Think about it: This design won an award as one of the top performers in a research firm’s database. If you were comparing your brand’s design to this one, you’d draw a completely misguided (and potentially brand-busting) conclusion.
So how did our system correctly predict this outcome, while another completely missed the mark? That brings us to the most important question of all when It comes to your normative database:
Can the results in a normative database be tied to sales performance?
As we noted above, it is vital to have clean, reliable, and useful data when comparing the effectiveness of designs, and that’s why Desiganlytics has gone to such lengths to ensure our database’s consistency, diversity, and transparency.
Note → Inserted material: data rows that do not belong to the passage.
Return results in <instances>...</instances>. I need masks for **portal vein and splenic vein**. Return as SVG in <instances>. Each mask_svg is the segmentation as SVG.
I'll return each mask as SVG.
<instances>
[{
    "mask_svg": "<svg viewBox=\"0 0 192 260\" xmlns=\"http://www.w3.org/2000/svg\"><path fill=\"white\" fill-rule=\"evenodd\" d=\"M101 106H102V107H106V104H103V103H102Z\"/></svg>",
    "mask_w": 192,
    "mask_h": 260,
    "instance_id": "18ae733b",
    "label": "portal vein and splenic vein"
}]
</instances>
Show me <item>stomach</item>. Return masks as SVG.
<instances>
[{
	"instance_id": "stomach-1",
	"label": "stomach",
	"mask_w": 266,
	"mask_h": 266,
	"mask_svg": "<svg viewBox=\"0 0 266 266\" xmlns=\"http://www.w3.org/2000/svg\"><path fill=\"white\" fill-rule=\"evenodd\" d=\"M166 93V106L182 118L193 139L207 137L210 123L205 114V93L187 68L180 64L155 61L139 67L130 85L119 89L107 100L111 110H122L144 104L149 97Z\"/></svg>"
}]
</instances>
Yet in-market results are the ultimate barometer of success in package design. If pre-market design test results are not tied to sales performance in any way, then brands can’t realistically expect to predict business outcomes.
By testing thousands of in-market designs and redesigns and cross-referencing test performance against actual in-market outcomes (via point-of-sale scanner data), Designalytics has been able to reverse-engineer our exercise designs, analytics, and success thresholds to align with business results.
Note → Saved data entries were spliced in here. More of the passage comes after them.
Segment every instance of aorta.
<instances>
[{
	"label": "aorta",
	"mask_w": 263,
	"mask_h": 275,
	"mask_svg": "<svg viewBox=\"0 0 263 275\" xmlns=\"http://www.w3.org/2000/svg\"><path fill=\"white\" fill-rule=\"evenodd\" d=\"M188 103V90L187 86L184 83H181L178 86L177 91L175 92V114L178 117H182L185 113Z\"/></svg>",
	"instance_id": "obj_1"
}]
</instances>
In short, we’ve built a system that can actually predict, with greater than 90% accuracy, whether or not a given redesign will drive brand growth. We’ve also drilled down to the metric level—by conducting ongoing meta-analysis of our redesign database, we’ve correlated changes in specific metrics (when comparing old and new designs) with year-over-year sales trends following the design changes.
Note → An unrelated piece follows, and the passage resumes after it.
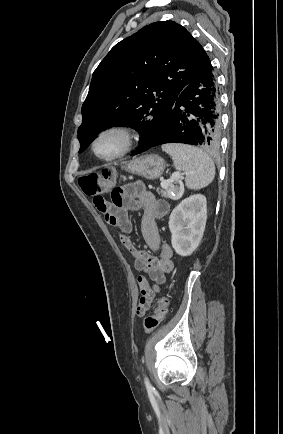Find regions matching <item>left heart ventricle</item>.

Why does this matter? Well, imagine having a design that ranks in the top quintile of a normative database for standout performance but only performs slightly above average on choice driver communication. Is this performance indicative of growth potential? Only by understanding the correlations between various metric performance and in-market business results can you confidently predict business outcomes.
A better normative database is built on better data and predictive capability
Many design research providers —have built databases that, among the other shortcomings outlined above, contain design assessments completely disconnected from in-market outcomes. Some actually seem to deny that design measurement can actually predict sales outcomes—which is surprising, because we’re proving that it can, day in and day out.
The best part? You don’t have to take our word for it, nor do you have to wait two years to pilot from project beginning to sales tracking. We’ll show you why our normative database is better, with specific examples like the one above. And then we can help you audit past redesigns for their validation results and business outcomes, compared to our system’s assessment. When it comes to leveraging design for growth, don’t trust, verify.
Get in touch to see the difference a better normative database can make.
¹ Committed purchase preference is a proprietary measure of purchase conversion potential of a design based on purchase choices and degree of interest over a favorite brand.
² The annualized impact simply applies the annual value of the share change assuming it would continue for another six months. Though other factors can certainly contribute to the outcomes, declines in design performance negatively impact the effectiveness of almost all other factors involved. The same analysis can and should be replicated using independently-sourced scanner data for your own redesign initiatives.